Available records:
-------

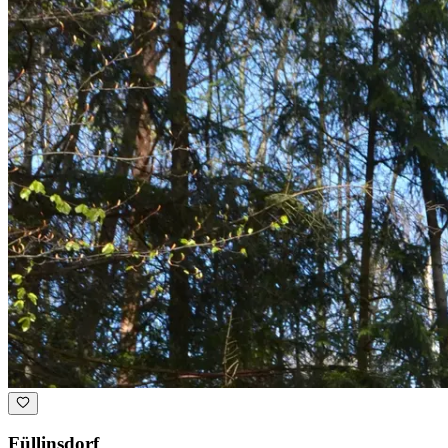
Füllinsdorf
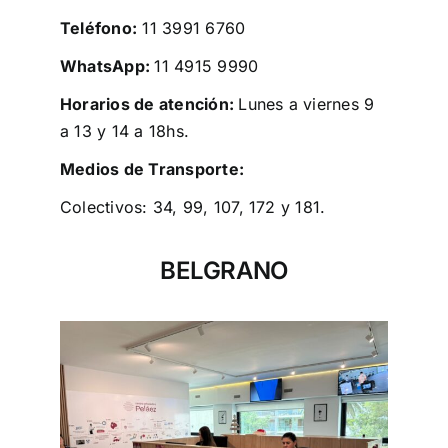
Teléfono:
11 3991 6760
WhatsApp:
11 4915 9990
Horarios de atención:
Lunes a viernes 9
a 13 y 14 a 18hs.
Medios de Transporte:
Colectivos: 34, 99, 107, 172 y 181.
BELGRANO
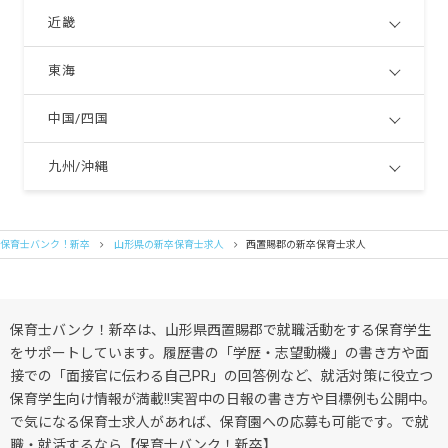
近畿
東海
中国/四国
九州/沖縄
保育士バンク！新卒
山形県の新卒保育士求人
西置賜郡の新卒保育士求人
保育士バンク！新卒は、山形県西置賜郡で就職活動をする保育学生
をサポートしています。履歴書の「学歴・志望動機」の書き方や面
接での「面接官に伝わる自己PR」の回答例など、就活対策に役立つ
保育学生向け情報が満載!!実習中の日報の書き方や目標例も公開中。
で気になる保育士求人があれば、保育園への応募も可能です。で就
職・就活するなら【保育士バンク！新卒】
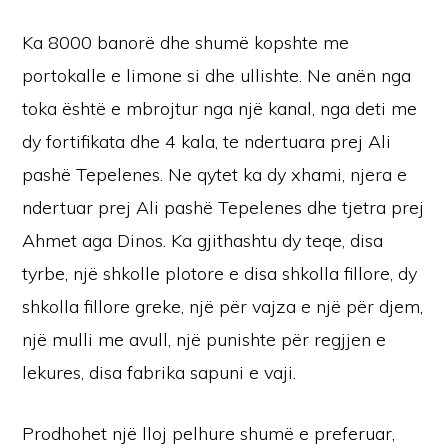
Ka 8000 banorë dhe shumë kopshte me
portokalle e limone si dhe ullishte. Ne anën nga
toka është e mbrojtur nga një kanal, nga deti me
dy fortifikata dhe 4 kala, te ndertuara prej Ali
pashë Tepelenes. Ne qytet ka dy xhami, njera e
ndertuar prej Ali pashë Tepelenes dhe tjetra prej
Ahmet aga Dinos. Ka gjithashtu dy teqe, disa
tyrbe, një shkolle plotore e disa shkolla fillore, dy
shkolla fillore greke, një për vajza e një për djem,
një mulli me avull, një punishte për regjjen e
lekures, disa fabrika sapuni e vaji.
Prodhohet një lloj pelhure shumë e preferuar,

-------

Task directions: The copy you write must hold every record verbatim and none of the pictures.

Finished exercise:
Füllinsdorf
Teléfono:
11 3991 6760
WhatsApp:
11 4915 9990
Horarios de atención:
Lunes a viernes 9
a 13 y 14 a 18hs.
Medios de Transporte:
Colectivos: 34, 99, 107, 172 y 181.
BELGRANO
近畿
東海
中国/四国
九州/沖縄
保育士バンク！新卒
山形県の新卒保育士求人
西置賜郡の新卒保育士求人
保育士バンク！新卒は、山形県西置賜郡で就職活動をする保育学生
をサポートしています。履歴書の「学歴・志望動機」の書き方や面
接での「面接官に伝わる自己PR」の回答例など、就活対策に役立つ
保育学生向け情報が満載!!実習中の日報の書き方や目標例も公開中。
で気になる保育士求人があれば、保育園への応募も可能です。で就
職・就活するなら【保育士バンク！新卒】
Ka 8000 banorë dhe shumë kopshte me
portokalle e limone si dhe ullishte. Ne anën nga
toka është e mbrojtur nga një kanal, nga deti me
dy fortifikata dhe 4 kala, te ndertuara prej Ali
pashë Tepelenes. Ne qytet ka dy xhami, njera e
ndertuar prej Ali pashë Tepelenes dhe tjetra prej
Ahmet aga Dinos. Ka gjithashtu dy teqe, disa
tyrbe, një shkolle plotore e disa shkolla fillore, dy
shkolla fillore greke, një për vajza e një për djem,
një mulli me avull, një punishte për regjjen e
lekures, disa fabrika sapuni e vaji.
Prodhohet një lloj pelhure shumë e preferuar,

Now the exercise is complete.